A
small undead child appeared around the corner as Sister Mary neared
the entrance to Holy Nativity Convent and Primary School, and again
she brought the CETME to bear. The jacketed .308 NATO round tore a
gaping hole through the little girl's forehead, and deposited an
unhealthy clot of brain matter and bone splinters on the brick wall
behind her. The little beast slumped to the wall and then to the
ground as Sister Mary stepped around her. She dropped the empty
magazine from her rifle and let it slide into her drop pouch for
reloading later – after Vespers. She selected another from her
belt, kissed it, seated it in the mag well and slammed it home. She
slapped the charging handle forward just in time as another small
girl, in the familiar pleated plaid skirt appeared, shuffling toward
the nun with her arms outstretched. The CETME barked twice and the
threat subsided. Sister Mary reverently crossed herself and
osculated the upper receiver of her trusty rifle.
Slipping
into the convent's main narthex, Sister Mary quickly made her way up
a flight of stairs, down a short, dark hallway, and into the first
door on the right; the door that led to her chapel-bunker – and
relative safety. She threw the bolts on the steel door, flipped on
the hallway motion-detectors, and then slid into her chair. She lit
a fresh Camel straight, and switched on the reading lamp over her
prie-dieu. She pulled the Bishop's letter out of her cincture band,
and then deftly unlocked the bayonet from her CETME - this she used
to carefully open the letter without disturbing the wax seal. After
replacing the bayonet on its lugs she unfolded the letter, and
blowing a cloud of pure, unfiltered smoke over the page, began to
read. A minute or so passed and Sister Mary Olympia sat upright,
dropping the letter to her lap. She picked a bit of tobacco off her
tongue and brushed it onto the handkerchief at her waist.
The
letter was dated over two months ago – several weeks before the
outbreak. Several weeks before young Sister Marguerite fell victim.
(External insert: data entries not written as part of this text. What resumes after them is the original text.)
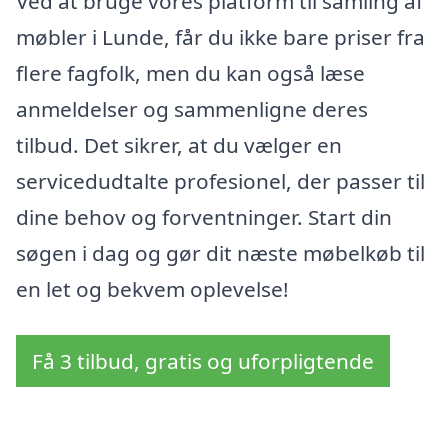
Ved at bruge vores platform til samling af
møbler i Lunde, får du ikke bare priser fra
flere fagfolk, men du kan også læse
anmeldelser og sammenligne deres
tilbud. Det sikrer, at du vælger en
servicedudtalte profesionel, der passer til
dine behov og forventninger. Start din
søgen i dag og gør dit næste møbelkøb til
en let og bekvem oplevelse!
Få 3 tilbud, gratis og uforpligtende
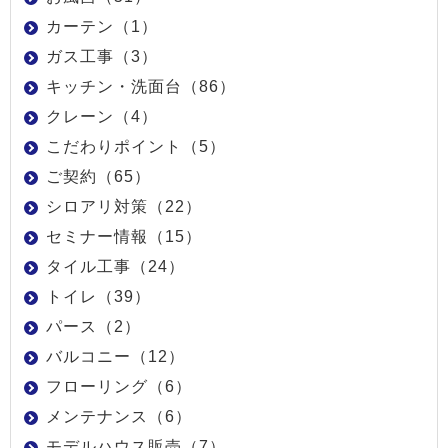
カーテン（1）
ガス工事（3）
キッチン・洗面台（86）
クレーン（4）
こだわりポイント（5）
ご契約（65）
シロアリ対策（22）
セミナー情報（15）
タイル工事（24）
トイレ（39）
パース（2）
バルコニー（12）
フローリング（6）
メンテナンス（6）
モデルハウス販売（7）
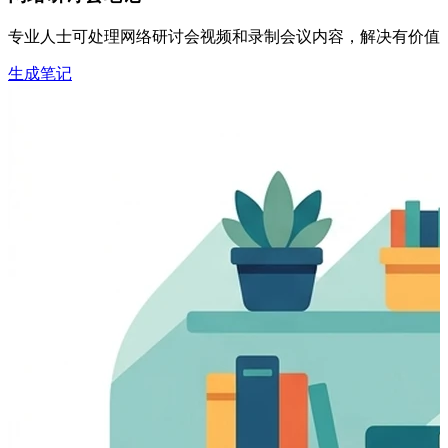
专业人士可处理网络研讨会视频和录制会议内容，解决有价值信息
生成笔记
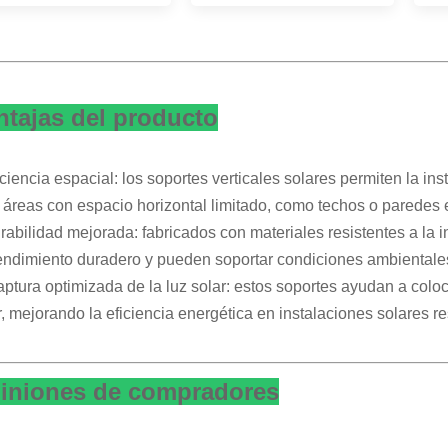
ntajas del producto
iciencia espacial: los soportes verticales solares permiten la in
 áreas con espacio horizontal limitado, como techos o paredes 
rabilidad mejorada: fabricados con materiales resistentes a la 
endimiento duradero y pueden soportar condiciones ambientale
aptura optimizada de la luz solar: estos soportes ayudan a colo
r, mejorando la eficiencia energética en instalaciones solares r
iniones de compradores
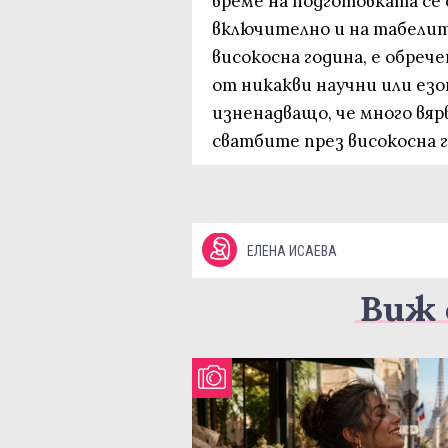
време на подготовката се 
включително и на табелите
високосна година, е обрече
от никакви научни или езо
изненадващо, че много вяр
сватбите през високосна г
ЕЛЕНА ИСАЕВА
Виж 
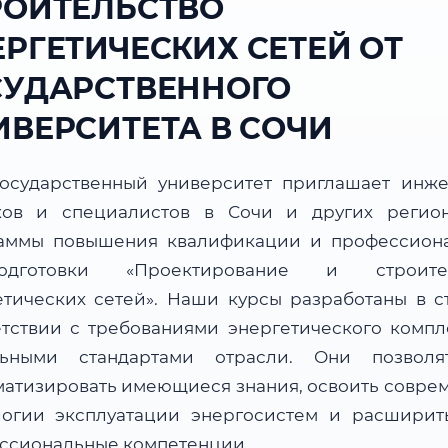
РОИТЕЛЬСТВО
ЕРГЕТИЧЕСКИХ СЕТЕЙ ОТ
СУДАРСТВЕННОГО
ИВЕРСИТЕТА В СОЧИ
осударственный университет приглашает инже
ков и специалистов в Сочи и других регио
аммы повышения квалификации и профессион
подготовки «Проектирование и строител
етических сетей». Наши курсы разработаны в с
етствии с требованиями энергетического компл
льными стандартами отрасли. Они позвол
матизировать имеющиеся знания, освоить совре
логии эксплуатации энергосистем и расширит
ссиональные компетенции.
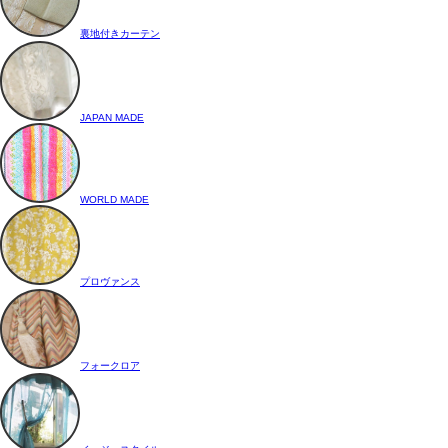
裏地付きカーテン
JAPAN MADE
WORLD MADE
プロヴァンス
フォークロア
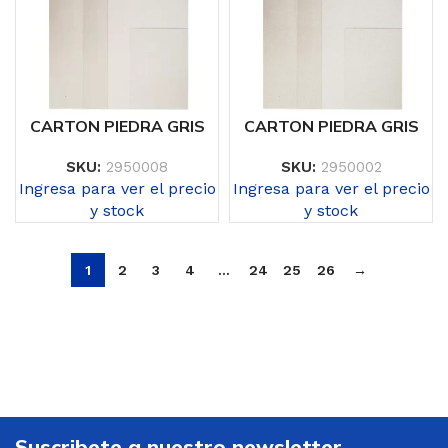
CARTON PIEDRA GRIS
CARTON PIEDRA GRIS
SKU:
2950008
SKU:
2950002
Ingresa para ver el precio
Ingresa para ver el precio
y stock
y stock
1
2
3
4
…
24
25
26
→
Suscribete a nuestro newsletter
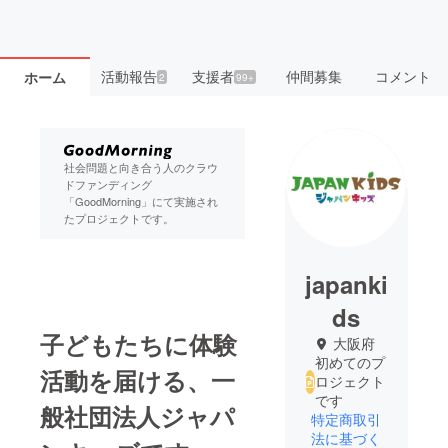
活動報告
支援者
仲間募集
コメント
ホーム
2
99+
社会問題と向き合う人のクラウ
ドファンディング
「GoodMorning」にて実施され
たプロジェクトです。
japanki
ds
子どもたちに体験
大阪府
初めてのプ
活動を届ける、一
ロジェクト
です
般社団法人ジャパ
特定商取引
法に基づく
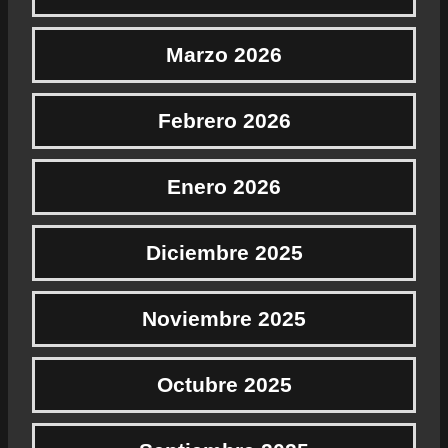
Marzo 2026
Febrero 2026
Enero 2026
Diciembre 2025
Noviembre 2025
Octubre 2025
Several weeks before Sister Mary Olympia had to do the hardest thing
she had ever had to do.
“Make
haste to come to the underground facility beneath the church at
Templecombe,” read the Bishop's letter. “And bring your new
novice – she has much promise, and her prior training and
experience in viral pathology might prove quite useful given the
recent developments.”
Chain
smoking in a darkened chapel is no way to spend a Holy Day of
Obligation, Sister Mary Olympia thought to herself. She stood up,
adjusted the Kevlar tunic under her habit, and put the sling of her
CETME over her shoulder. She snapped off the reading light and
headed out of her bunker. “The schoolyard's dirty,” she said
aloud, “and no one can clean house like a frickin' Dominican.”